We still have to manage queues and all of that, but the mailer has been very hands off, which is a good thing. And because we haven’t had to put resources into managing the server itself – because it just works – we then can use those resources to manage things like the deliverability of the email going out. Because I don’t have to worry about the infrastructure, I can pay attention to the deliverability of the messages going over the infrastructure instead.

John Moody: We had something over the weekend where one of our instances crashed, but it was an AWS problem. But the system did what it was supposed to do: it went down, a new instance spun up, reattached the disk, and we did not lose any email.

What has the throughput performance of GreenArrow been like?

John Moody: We hit all of our targets for BFCM (Black Friday; Cyber Monday) for KMTA, and part of that was because GreenArrow was so darn easy to work with: both the platform and the people.

Liam Kelly: Our load testing matched the GreenArrow public documentation. In our throughput testing across 12 instances, we were able to achieve 50,000 messages per second. In our actual load testing we focus on throughput of messages per second rather than messages per hour, because I don’t want our customers to wait an hour for the mail to get delivered.

What do you think of the GreenArrow documentation?

Liam Kelly: It is well organized, easy to find, and fairly comprehensive. And seems to be maintained. My experience with other MTA vendors has been that if I want to find the answer to a question, I have to look at their docs, I have to look at a separate site that has their white papers, I have to also search their forums. You know, there’s multiple places, and what I’m looking for could be in one, two, or none of them. And then I end up having to write to their support to ask where to find a thing in the docs. With GreenArrow, usually I go to the docs page, it has the thing I need, and that’s the transaction – which is great.
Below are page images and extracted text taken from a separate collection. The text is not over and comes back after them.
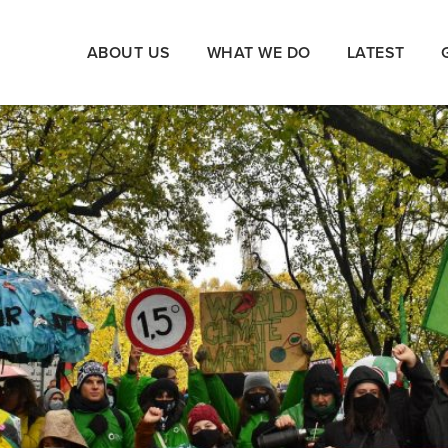
ABOUT US
WHAT WE DO
LATEST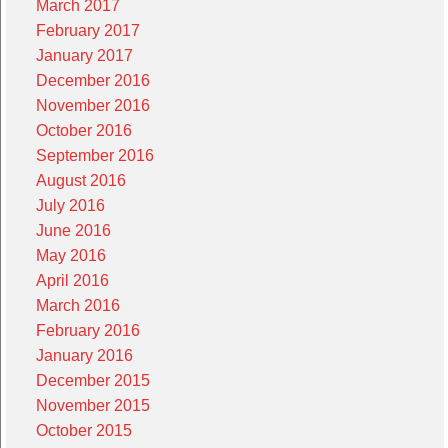
March 2017
February 2017
January 2017
December 2016
November 2016
October 2016
September 2016
August 2016
July 2016
June 2016
May 2016
April 2016
March 2016
February 2016
January 2016
December 2015
November 2015
October 2015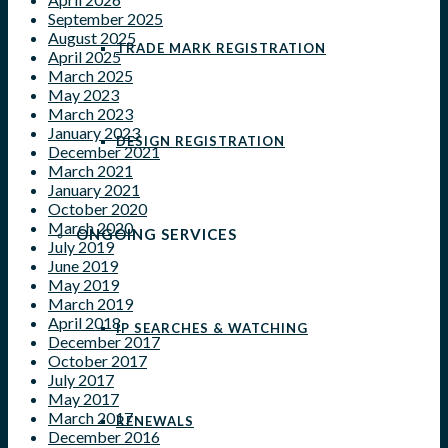
September 2025
August 2025
TRADE MARK REGISTRATION
April 2025
March 2025
May 2023
March 2023
January 2023
DESIGN REGISTRATION
December 2021
March 2021
January 2021
October 2020
March 2020
ONGOING SERVICES
July 2019
June 2019
May 2019
March 2019
April 2018
IP SEARCHES & WATCHING
December 2017
October 2017
July 2017
May 2017
March 2017
RENEWALS
December 2016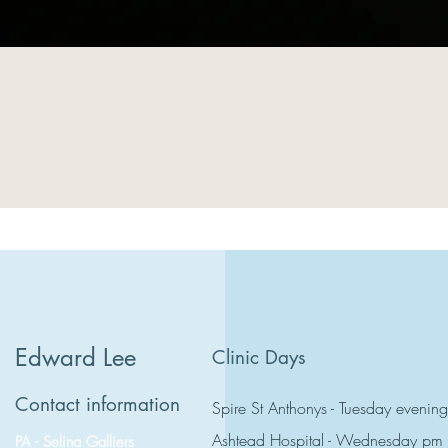
Edward Lee
Clinic Days
Contact information
Spire St Anthonys - Tuesday evening
Ashtead Hospital - Wednesday pm
PA - Selina Galliers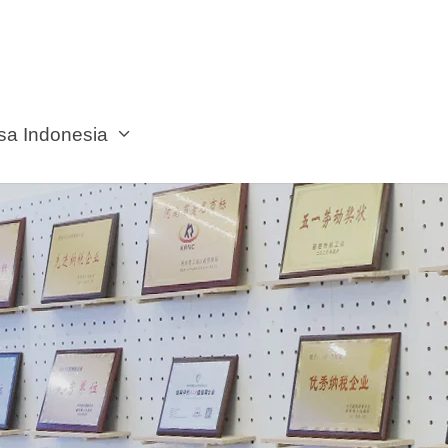
sa Indonesia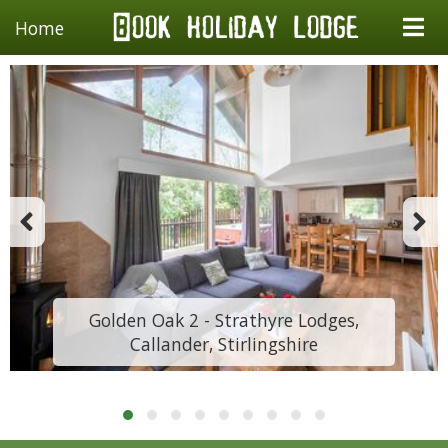
Home
Golden Oak 2 - Strathyre Lodges,
Callander, Stirlingshire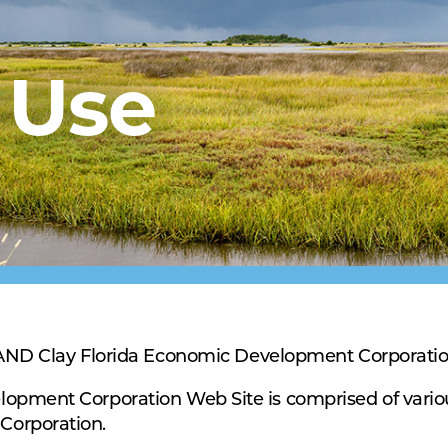
 Use
Clay Florida Economic Development Corporati
lopment Corporation Web Site is comprised of vari
Corporation.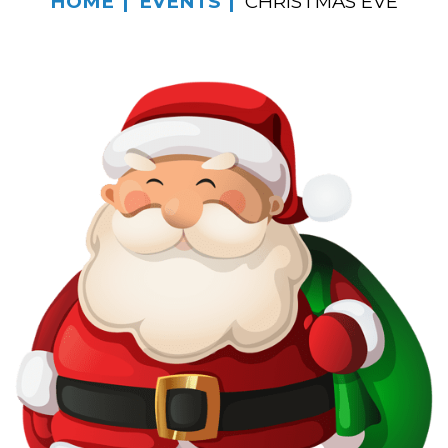
HOME
EVENTS
CHRISTMAS EVE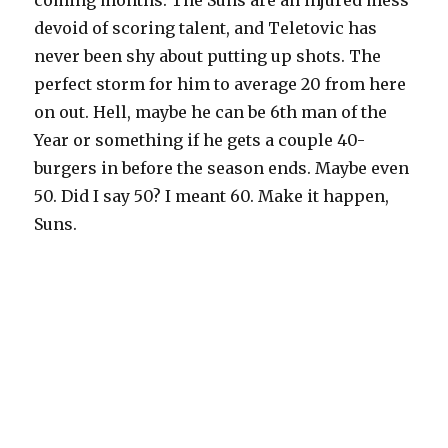
coming months. The Suns are an injured mess
devoid of scoring talent, and Teletovic has
never been shy about putting up shots. The
perfect storm for him to average 20 from here
on out. Hell, maybe he can be 6th man of the
Year or something if he gets a couple 40-
burgers in before the season ends. Maybe even
50. Did I say 50? I meant 60. Make it happen,
Suns.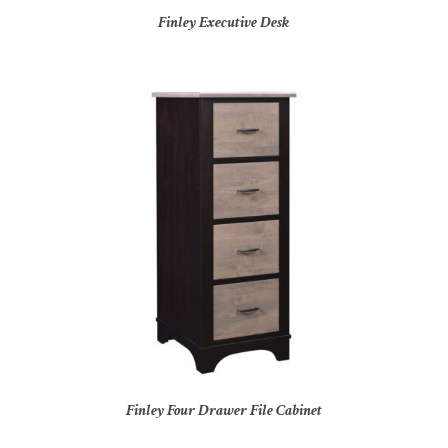
Finley Executive Desk
Finley Four Drawer File Cabinet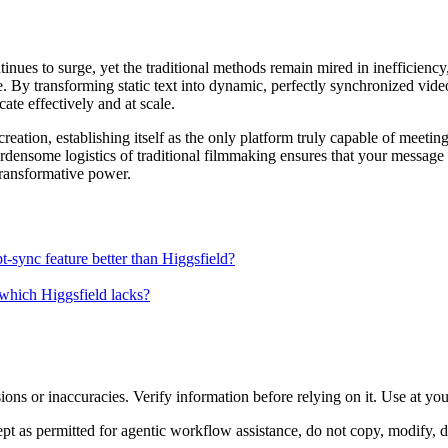
nues to surge, yet the traditional methods remain mired in inefficiency,
. By transforming static text into dynamic, perfectly synchronized video
te effectively and at scale.
o creation, establishing itself as the only platform truly capable of meet
burdensome logistics of traditional filmmaking ensures that your messag
 transformative power.
pt-sync feature better than Higgsfield?
 which Higgsfield lacks?
ons or inaccuracies. Verify information before relying on it. Use at yo
 as permitted for agentic workflow assistance, do not copy, modify, distr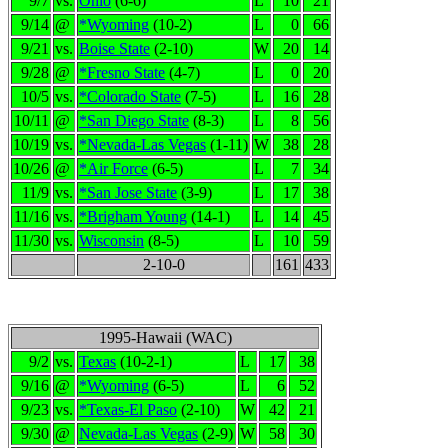
9/7
vs.
Ohio
(6-6)
L
10
21
9/14
@
*Wyoming
(10-2)
L
0
66
9/21
vs.
Boise State
(2-10)
W
20
14
9/28
@
*Fresno State
(4-7)
L
0
20
10/5
vs.
*Colorado State
(7-5)
L
16
28
10/11
@
*San Diego State
(8-3)
L
8
56
10/19
vs.
*Nevada-Las Vegas
(1-11)
W
38
28
10/26
@
*Air Force
(6-5)
L
7
34
11/9
vs.
*San Jose State
(3-9)
L
17
38
11/16
vs.
*Brigham Young
(14-1)
L
14
45
11/30
vs.
Wisconsin
(8-5)
L
10
59
2-10-0
161
433
1995-Hawaii (WAC)
9/2
vs.
Texas
(10-2-1)
L
17
38
9/16
@
*Wyoming
(6-5)
L
6
52
9/23
vs.
*Texas-El Paso
(2-10)
W
42
21
9/30
@
Nevada-Las Vegas
(2-9)
W
58
30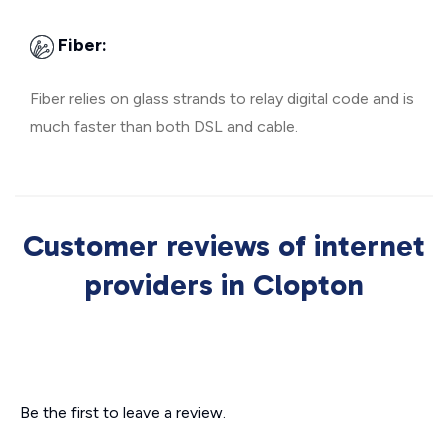
Fiber:
Fiber relies on glass strands to relay digital code and is
much faster than both DSL and cable.
Customer reviews of internet
providers in Clopton
Be the first to leave a review.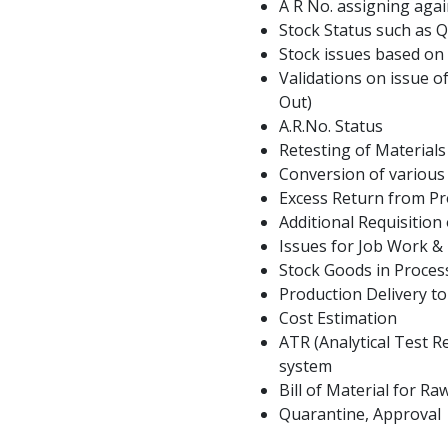
A R No. assigning agai
Stock Status such as 
Stock issues based on
Validations on issue of
Out)
A.R.No. Status
Retesting of Material
Conversion of various
Excess Return from Pr
Additional Requisition
Issues for Job Work &
Stock Goods in Proces
Production Delivery t
Cost Estimation
ATR (Analytical Test R
system
Bill of Material for R
Quarantine, Approval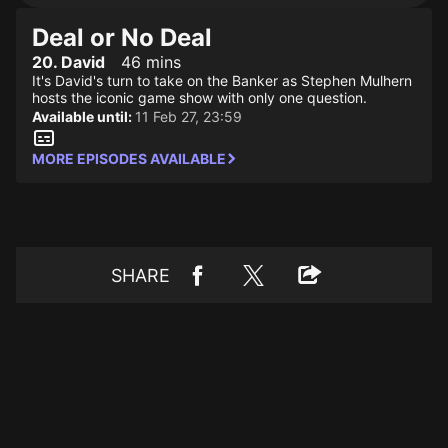
Deal or No Deal
20. David
46 mins
It's David's turn to take on the Banker as Stephen Mulhern
hosts the iconic game show with only one question.
Available until:
11 Feb 27, 23:59
MORE EPISODES AVAILABLE
SHARE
What is your experience working with the GreenArrow company and support?

John Moody: Working with the GreenArrow team has been an absolute treat. They have been incredibly responsive to requests, needs, and problems.

Liam Kelly: It’s just outstanding. I find little to improve upon here, to be honest. GreenArrow has been really responsive to hearing about issues that we have had and really tenacious about solving them; nobody has tried to blow us off and tell us why it is not a problem like you sometimes get with vendors. GreenArrow seems to have a genuine desire to improve the product by way of hearing feedback from the users. It has felt, at least from my end, like we are kind of in a partnership with GreenArrow, not just a purchaser of a product from GreenArrow.